== Information given ==
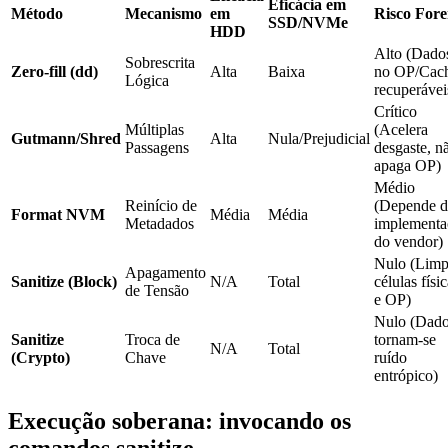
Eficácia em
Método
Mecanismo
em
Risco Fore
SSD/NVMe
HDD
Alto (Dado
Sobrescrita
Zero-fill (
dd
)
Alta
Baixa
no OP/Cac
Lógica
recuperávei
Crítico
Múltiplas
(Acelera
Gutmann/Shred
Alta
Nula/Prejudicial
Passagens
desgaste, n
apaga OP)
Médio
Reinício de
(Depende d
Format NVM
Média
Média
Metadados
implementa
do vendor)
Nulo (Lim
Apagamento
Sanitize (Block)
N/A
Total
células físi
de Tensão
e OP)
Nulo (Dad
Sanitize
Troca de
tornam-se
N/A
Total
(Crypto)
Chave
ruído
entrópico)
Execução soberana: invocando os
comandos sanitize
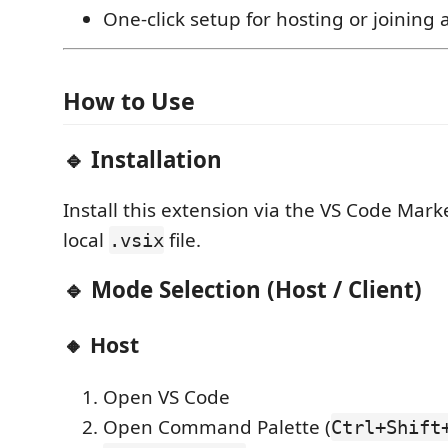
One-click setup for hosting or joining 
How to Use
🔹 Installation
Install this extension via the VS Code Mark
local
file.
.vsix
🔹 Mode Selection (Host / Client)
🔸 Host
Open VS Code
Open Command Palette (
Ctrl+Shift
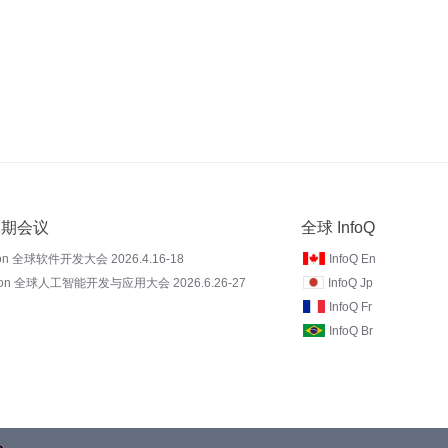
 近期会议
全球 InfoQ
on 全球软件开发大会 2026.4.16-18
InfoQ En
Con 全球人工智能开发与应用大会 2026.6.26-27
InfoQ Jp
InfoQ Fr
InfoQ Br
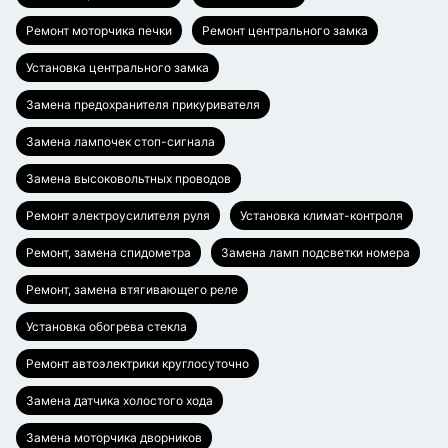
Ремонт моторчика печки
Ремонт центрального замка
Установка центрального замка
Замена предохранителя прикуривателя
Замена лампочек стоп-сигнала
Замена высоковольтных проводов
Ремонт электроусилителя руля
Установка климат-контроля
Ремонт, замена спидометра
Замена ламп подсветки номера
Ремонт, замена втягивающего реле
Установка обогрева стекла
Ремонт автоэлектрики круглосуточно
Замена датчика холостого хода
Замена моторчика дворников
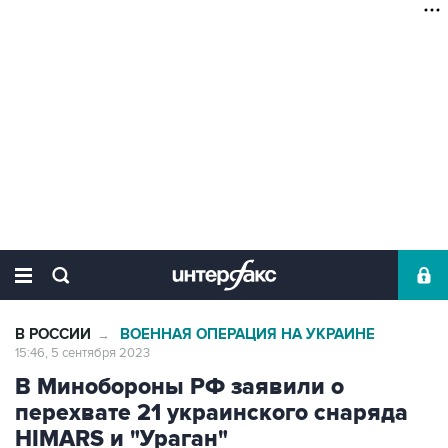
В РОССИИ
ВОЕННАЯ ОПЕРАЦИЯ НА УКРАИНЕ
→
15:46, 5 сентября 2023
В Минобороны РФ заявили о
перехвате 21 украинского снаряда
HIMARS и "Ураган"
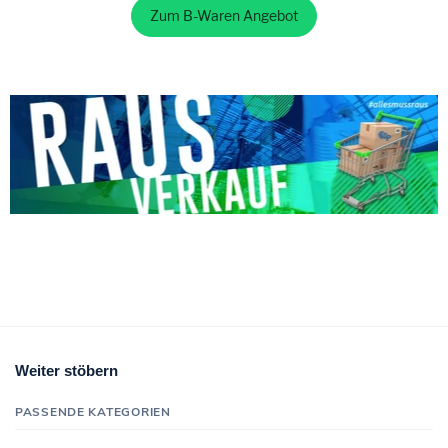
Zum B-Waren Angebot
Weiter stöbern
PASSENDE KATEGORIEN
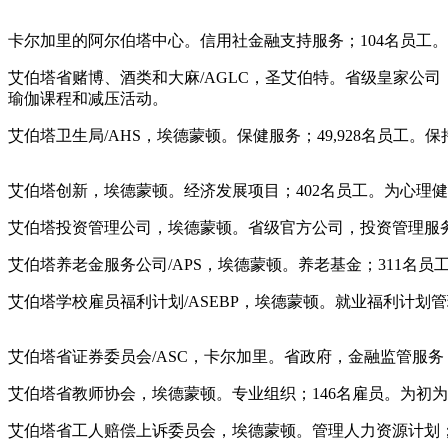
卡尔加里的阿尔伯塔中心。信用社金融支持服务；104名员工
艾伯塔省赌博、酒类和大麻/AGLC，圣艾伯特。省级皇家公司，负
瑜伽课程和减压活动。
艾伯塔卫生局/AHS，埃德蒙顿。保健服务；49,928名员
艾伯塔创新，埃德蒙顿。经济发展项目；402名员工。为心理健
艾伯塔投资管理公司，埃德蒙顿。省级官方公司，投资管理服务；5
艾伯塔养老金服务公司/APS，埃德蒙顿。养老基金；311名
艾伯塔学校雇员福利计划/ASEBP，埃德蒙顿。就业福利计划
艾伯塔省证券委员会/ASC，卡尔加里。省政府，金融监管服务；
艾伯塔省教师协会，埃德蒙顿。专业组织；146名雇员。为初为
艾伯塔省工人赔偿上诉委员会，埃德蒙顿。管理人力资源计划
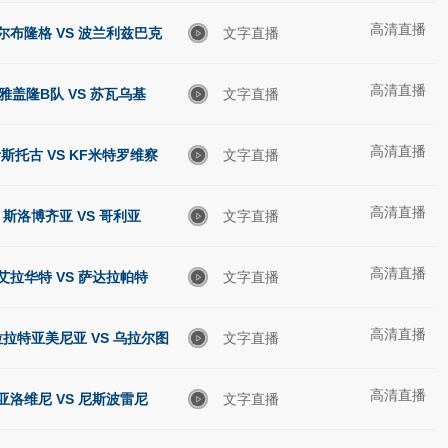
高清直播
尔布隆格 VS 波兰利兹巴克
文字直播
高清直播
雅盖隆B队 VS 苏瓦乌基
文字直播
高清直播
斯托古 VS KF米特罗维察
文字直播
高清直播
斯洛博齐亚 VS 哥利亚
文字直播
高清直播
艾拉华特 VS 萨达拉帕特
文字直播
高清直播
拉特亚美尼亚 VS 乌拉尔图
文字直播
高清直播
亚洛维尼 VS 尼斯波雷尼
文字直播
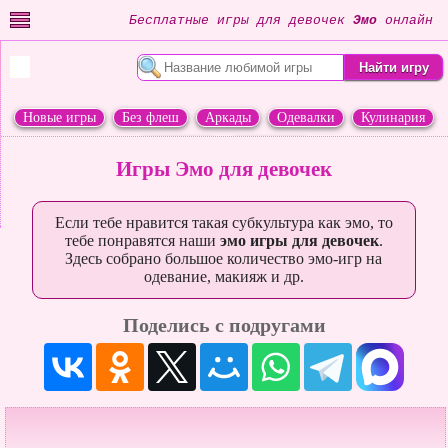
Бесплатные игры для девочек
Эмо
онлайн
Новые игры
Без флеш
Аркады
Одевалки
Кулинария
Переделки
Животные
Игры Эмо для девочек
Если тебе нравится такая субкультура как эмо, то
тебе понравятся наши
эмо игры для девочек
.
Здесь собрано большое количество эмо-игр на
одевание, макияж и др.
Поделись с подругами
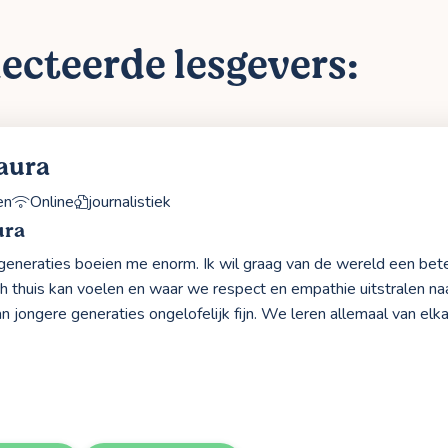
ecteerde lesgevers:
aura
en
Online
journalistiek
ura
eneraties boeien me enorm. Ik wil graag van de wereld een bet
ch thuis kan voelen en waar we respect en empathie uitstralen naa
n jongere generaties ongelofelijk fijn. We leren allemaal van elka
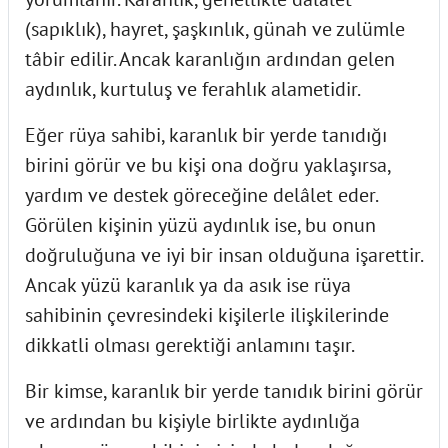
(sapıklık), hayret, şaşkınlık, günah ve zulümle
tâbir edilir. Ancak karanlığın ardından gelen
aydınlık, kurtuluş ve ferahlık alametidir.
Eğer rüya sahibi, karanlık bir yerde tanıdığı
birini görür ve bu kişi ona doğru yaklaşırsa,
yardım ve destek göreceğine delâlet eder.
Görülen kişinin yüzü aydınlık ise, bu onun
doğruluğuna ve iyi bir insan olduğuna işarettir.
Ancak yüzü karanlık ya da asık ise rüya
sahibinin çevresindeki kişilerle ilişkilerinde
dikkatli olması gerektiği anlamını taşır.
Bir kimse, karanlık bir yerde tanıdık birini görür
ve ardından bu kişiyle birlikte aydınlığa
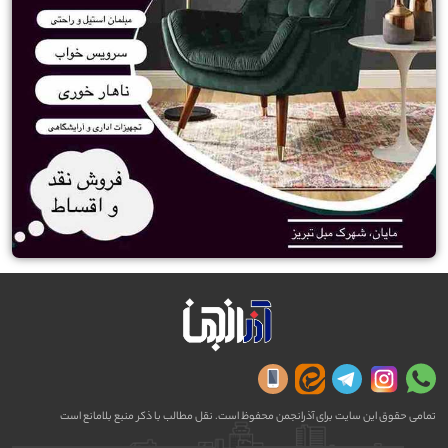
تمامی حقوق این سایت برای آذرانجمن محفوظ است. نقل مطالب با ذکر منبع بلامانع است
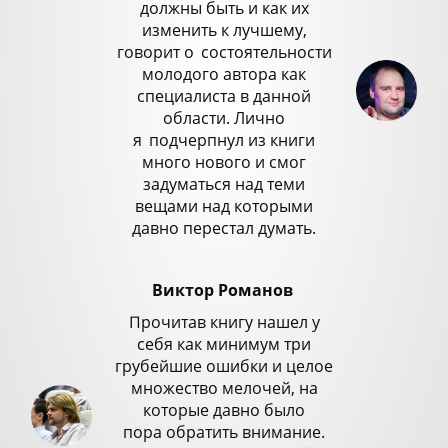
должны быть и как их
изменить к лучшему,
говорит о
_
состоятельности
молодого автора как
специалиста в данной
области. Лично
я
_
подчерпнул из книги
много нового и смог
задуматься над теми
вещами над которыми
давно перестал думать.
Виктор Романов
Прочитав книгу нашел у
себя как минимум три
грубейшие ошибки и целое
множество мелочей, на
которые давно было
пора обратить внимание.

== Task prompt ==
Your response must restate every record above exactly, with each picture omitted.

== Exercise result ==
Eficácia em
Método
Mecanismo
em
Risco Fore
SSD/NVMe
HDD
Alto (Dado
Sobrescrita
Zero-fill (
dd
)
Alta
Baixa
no OP/Cac
Lógica
recuperávei
Crítico
Múltiplas
(Acelera
Gutmann/Shred
Alta
Nula/Prejudicial
Passagens
desgaste, n
apaga OP)
Médio
Reinício de
(Depende d
Format NVM
Média
Média
Metadados
implementa
do vendor)
Nulo (Lim
Apagamento
Sanitize (Block)
N/A
Total
células físi
de Tensão
e OP)
Nulo (Dad
Sanitize
Troca de
tornam-se
N/A
Total
(Crypto)
Chave
ruído
entrópico)
Execução soberana: invocando os
comandos sanitize
One-click setup for hosting or joining 
How to Use
🔹 Installation
Install this extension via the VS Code Mark
local
file.
.vsix
🔹 Mode Selection (Host / Client)
🔸 Host
Open VS Code
Open Command Palette (
Ctrl+Shift
 近期会议
全球 InfoQ
on 全球软件开发大会 2026.4.16-18
InfoQ En
Con 全球人工智能开发与应用大会 2026.6.26-27
InfoQ Jp
InfoQ Fr
InfoQ Br
Ремонт моторчика печки
Ремонт центрального замка
Установка центрального замка
Замена предохранителя прикуривателя
Замена лампочек стоп-сигнала
Замена высоковольтных проводов
Ремонт электроусилителя руля
Установка климат-контроля
Ремонт, замена спидометра
Замена ламп подсветки номера
Ремонт, замена втягивающего реле
Установка обогрева стекла
Ремонт автоэлектрики круглосуточно
Замена датчика холостого хода
Замена моторчика дворников
В РОССИИ
ВОЕННАЯ ОПЕРАЦИЯ НА УКРАИНЕ
→
15:46, 5 сентября 2023
В Минобороны РФ заявили о
перехвате 21 украинского снаряда
HIMARS и "Ураган"
Zum B-Waren Angebot
Weiter stöbern
PASSENDE KATEGORIEN
卡尔加里的阿尔伯塔中心。信用社金融支持服务；104名员工
艾伯塔省赌博、酒类和大麻/AGLC，圣艾伯特。省级皇家公司，负
瑜伽课程和减压活动。
艾伯塔卫生局/AHS，埃德蒙顿。保健服务；49,928名员
艾伯塔创新，埃德蒙顿。经济发展项目；402名员工。为心理健
艾伯塔投资管理公司，埃德蒙顿。省级官方公司，投资管理服务；5
艾伯塔养老金服务公司/APS，埃德蒙顿。养老基金；311名
艾伯塔学校雇员福利计划/ASEBP，埃德蒙顿。就业福利计划
艾伯塔省证券委员会/ASC，卡尔加里。省政府，金融监管服务；
艾伯塔省教师协会，埃德蒙顿。专业组织；146名雇员。为初为
艾伯塔省工人赔偿上诉委员会，埃德蒙顿。管理人力资源计划
高清直播
尔布隆格 VS 波兰利兹巴克
文字直播
高清直播
雅盖隆B队 VS 苏瓦乌基
文字直播
高清直播
斯托古 VS KF米特罗维察
文字直播
高清直播
斯洛博齐亚 VS 哥利亚
文字直播
高清直播
艾拉华特 VS 萨达拉帕特
文字直播
高清直播
拉特亚美尼亚 VS 乌拉尔图
文字直播
高清直播
亚洛维尼 VS 尼斯波雷尼
文字直播
Бесплатные игры для девочек
Эмо
онлайн
Новые игры
Без флеш
Аркады
Одевалки
Кулинария
Переделки
Животные
Игры Эмо для девочек
Если тебе нравится такая субкультура как эмо, то
тебе понравятся наши
эмо игры для девочек
.
Здесь собрано большое количество эмо-игр на
одевание, макияж и др.
Поделись с подругами
ecteerde lesgevers:
aura
en
Online
journalistiek
ura
eneraties boeien me enorm. Ik wil graag van de wereld een bet
ch thuis kan voelen en waar we respect en empathie uitstralen naa
n jongere generaties ongelofelijk fijn. We leren allemaal van elka
(sapıklık), hayret, şaşkınlık, günah ve zulümle
tâbir edilir. Ancak karanlığın ardından gelen
aydınlık, kurtuluş ve ferahlık alametidir.
Eğer rüya sahibi, karanlık bir yerde tanıdığı
birini görür ve bu kişi ona doğru yaklaşırsa,
yardım ve destek göreceğine delâlet eder.
Görülen kişinin yüzü aydınlık ise, bu onun
doğruluğuna ve iyi bir insan olduğuna işarettir.
Ancak yüzü karanlık ya da asık ise rüya
sahibinin çevresindeki kişilerle ilişkilerinde
dikkatli olması gerektiği anlamını taşır.
Bir kimse, karanlık bir yerde tanıdık birini görür
ve ardından bu kişiyle birlikte aydınlığa
تمامی حقوق این سایت برای آذرانجمن محفوظ است. نقل مطالب با ذکر منبع بلامانع است
должны быть и как их
изменить к лучшему,
говорит о
_
состоятельности
молодого автора как
специалиста в данной
области. Лично
я
_
подчерпнул из книги
много нового и смог
задуматься над теми
вещами над которыми
давно перестал думать.
Виктор Романов
Прочитав книгу нашел у
себя как минимум три
грубейшие ошибки и целое
множество мелочей, на
которые давно было
пора обратить внимание.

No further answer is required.